* [GIVEN ENTRIES]:
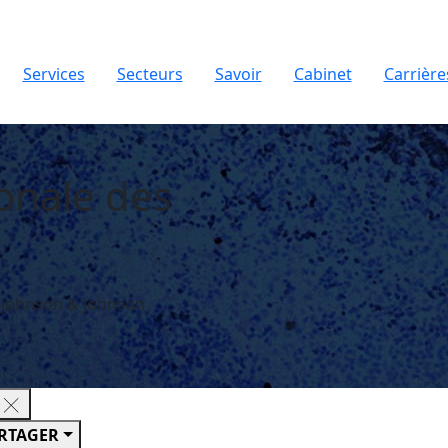
Services
Secteurs
Savoir
Cabinet
Carrière
onale des
v. Johnson & Johnson
RTAGER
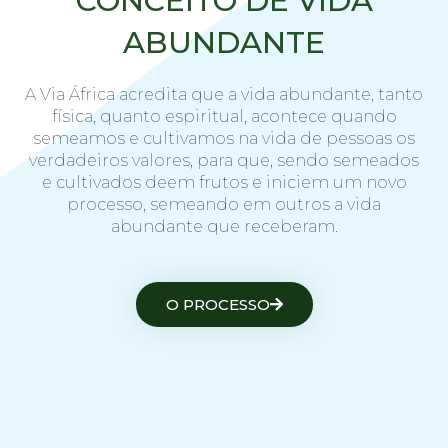
CONCEITO DE VIDA
ABUNDANTE
A Via África acredita que a vida abundante, tanto
física, quanto espiritual, acontece quando
semeamos e cultivamos na vida de pessoas os
verdadeiros valores, para que, sendo semeados
e cultivados deem frutos e iniciem um novo
processo, semeando em outros a vida
abundante que receberam.
O PROCESSO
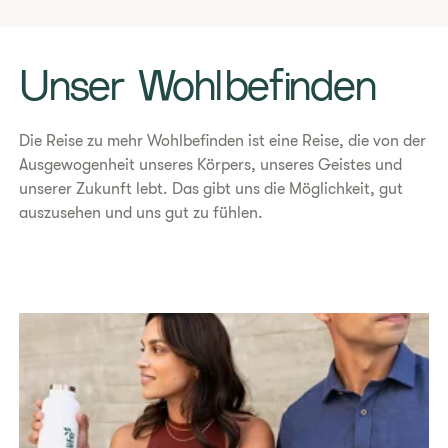
Unser Wohlbefinden
​Die Reise zu mehr Wohlbefinden ist eine Reise, die von der
Ausgewogenheit unseres Körpers, unseres Geistes und
unserer Zukunft lebt. Das gibt uns die Möglichkeit, gut
auszusehen und uns gut zu fühlen.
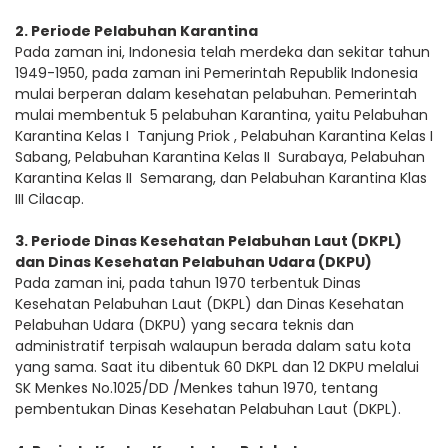
2. Periode Pelabuhan Karantina
Pada zaman ini, Indonesia telah merdeka dan sekitar tahun
1949-1950, pada zaman ini Pemerintah Republik Indonesia
mulai berperan dalam kesehatan pelabuhan. Pemerintah
mulai membentuk 5 pelabuhan Karantina, yaitu Pelabuhan
Karantina Kelas I Tanjung Priok , Pelabuhan Karantina Kelas I
Sabang, Pelabuhan Karantina Kelas II Surabaya, Pelabuhan
Karantina Kelas II Semarang, dan Pelabuhan Karantina Klas
III Cilacap.
3. Periode Dinas Kesehatan Pelabuhan Laut (DKPL)
dan Dinas Kesehatan Pelabuhan Udara (DKPU)
Pada zaman ini, pada tahun 1970 terbentuk Dinas
Kesehatan Pelabuhan Laut (DKPL) dan Dinas Kesehatan
Pelabuhan Udara (DKPU) yang secara teknis dan
administratif terpisah walaupun berada dalam satu kota
yang sama. Saat itu dibentuk 60 DKPL dan 12 DKPU melalui
SK Menkes No.1025/DD /Menkes tahun 1970, tentang
pembentukan Dinas Kesehatan Pelabuhan Laut (DKPL).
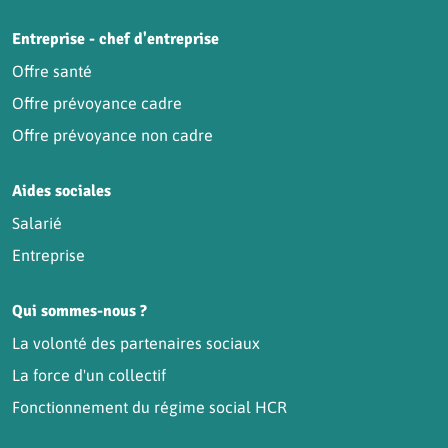
Entreprise - chef d'entreprise
Offre santé
Offre prévoyance cadre
Offre prévoyance non cadre
Aides sociales
Salarié
Entreprise
Qui sommes-nous ?
La volonté des partenaires sociaux
La force d'un collectif
Fonctionnement du régime social HCR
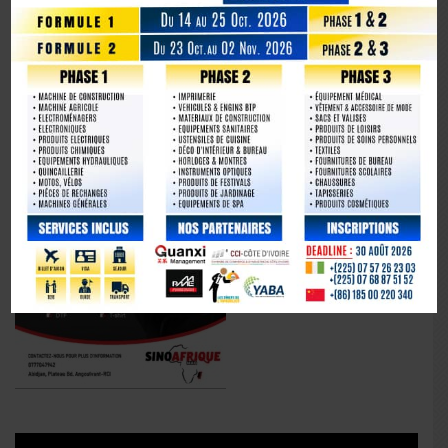
La Chine fête les 80 ans de la capitulation du Japon
Lecteur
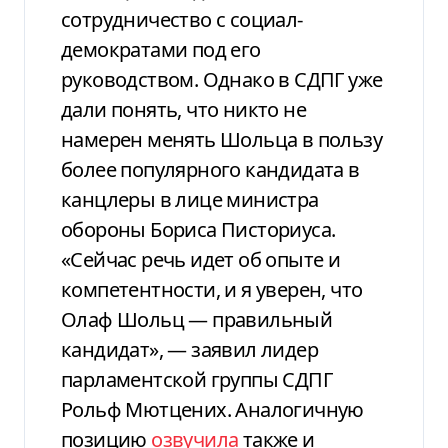
сотрудничество с социал-
демократами под его
руководством. Однако в СДПГ уже
дали понять, что никто не
намерен менять Шольца в пользу
более популярного кандидата в
канцлеры в лице министра
обороны Бориса Писториуса.
«Сейчас речь идет об опыте и
компетентности, и я уверен, что
Олаф Шольц — правильный
кандидат», — заявил лидер
парламентской группы СДПГ
Рольф Мютцених. Аналогичную
позицию
озвучила
также и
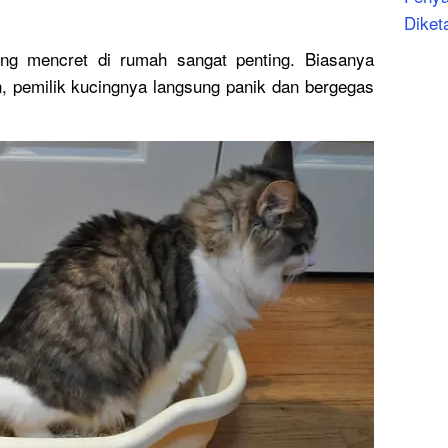
Diket
ng mencret di rumah sangat penting. Biasanya
n, pemilik kucingnya langsung panik dan bergegas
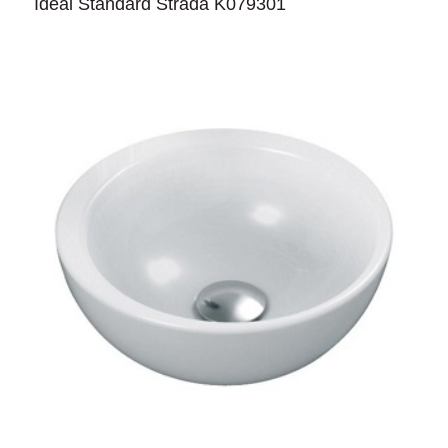
Ideal Standard Strada K079301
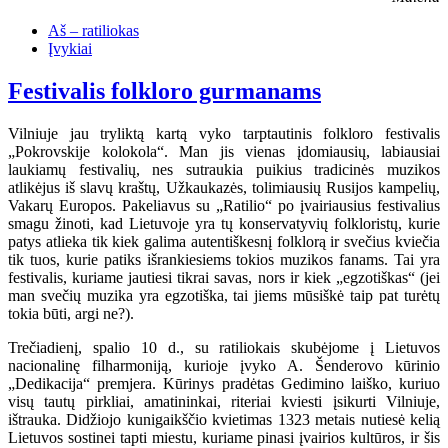
Aš – ratiliokas
Įvykiai
Festivalis folkloro gurmanams
Vilniuje jau tryliktą kartą vyko tarptautinis folkloro festivalis
„Pokrovskije kolokola“. Man jis vienas įdomiausių, labiausiai
laukiamų festivalių, nes sutraukia puikius tradicinės muzikos
atlikėjus iš slavų kraštų, Užkaukazės, tolimiausių Rusijos kampelių,
Vakarų Europos. Pakeliavus su „Ratilio“ po įvairiausius festivalius
smagu žinoti, kad Lietuvoje yra tų konservatyvių folkloristų, kurie
patys atlieka tik kiek galima autentiškesnį folklorą ir svečius kviečia
tik tuos, kurie patiks išrankiesiems tokios muzikos fanams. Tai yra
festivalis, kuriame jautiesi tikrai savas, nors ir kiek „egzotiškas“ (jei
man svečių muzika yra egzotiška, tai jiems mūsiškė taip pat turėtų
tokia būti, argi ne?).
Trečiadienį, spalio 10 d., su ratiliokais skubėjome į Lietuvos
nacionalinę filharmoniją, kurioje įvyko A. Šenderovo kūrinio
„Dedikacija“ premjera. Kūrinys pradėtas Gedimino laiško, kuriuo
visų tautų pirkliai, amatininkai, riteriai kviesti įsikurti Vilniuje,
ištrauka. Didžiojo kunigaikščio kvietimas 1323 metais nutiesė kelią
Lietuvos sostinei tapti miestu, kuriame pinasi įvairios kultūros, ir šis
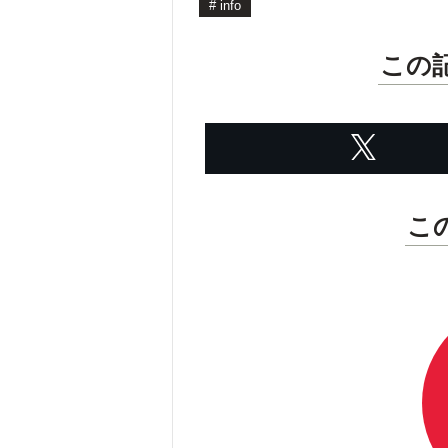
#
info
この
こ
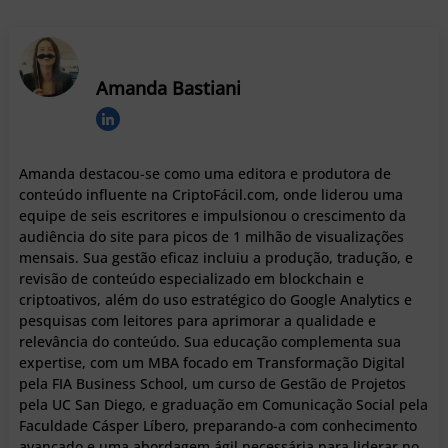
Amanda Bastiani
Amanda destacou-se como uma editora e produtora de
conteúdo influente na CriptoFácil.com, onde liderou uma
equipe de seis escritores e impulsionou o crescimento da
audiência do site para picos de 1 milhão de visualizações
mensais. Sua gestão eficaz incluiu a produção, tradução, e
revisão de conteúdo especializado em blockchain e
criptoativos, além do uso estratégico do Google Analytics e
pesquisas com leitores para aprimorar a qualidade e
relevância do conteúdo. Sua educação complementa sua
expertise, com um MBA focado em Transformação Digital
pela FIA Business School, um curso de Gestão de Projetos
pela UC San Diego, e graduação em Comunicação Social pela
Faculdade Cásper Líbero, preparando-a com conhecimento
avançado e uma abordagem ágil necessária para liderar no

* [ASSIGNED TASK]:
Whenever the word "DKPL" occurs in a line of the listing above, return that line.

* [YOUR RESPONSE]:
3. Periode Dinas Kesehatan Pelabuhan Laut (DKPL)
Kesehatan Pelabuhan Laut (DKPL) dan Dinas Kesehatan
yang sama. Saat itu dibentuk 60 DKPL dan 12 DKPU melalui
pembentukan Dinas Kesehatan Pelabuhan Laut (DKPL).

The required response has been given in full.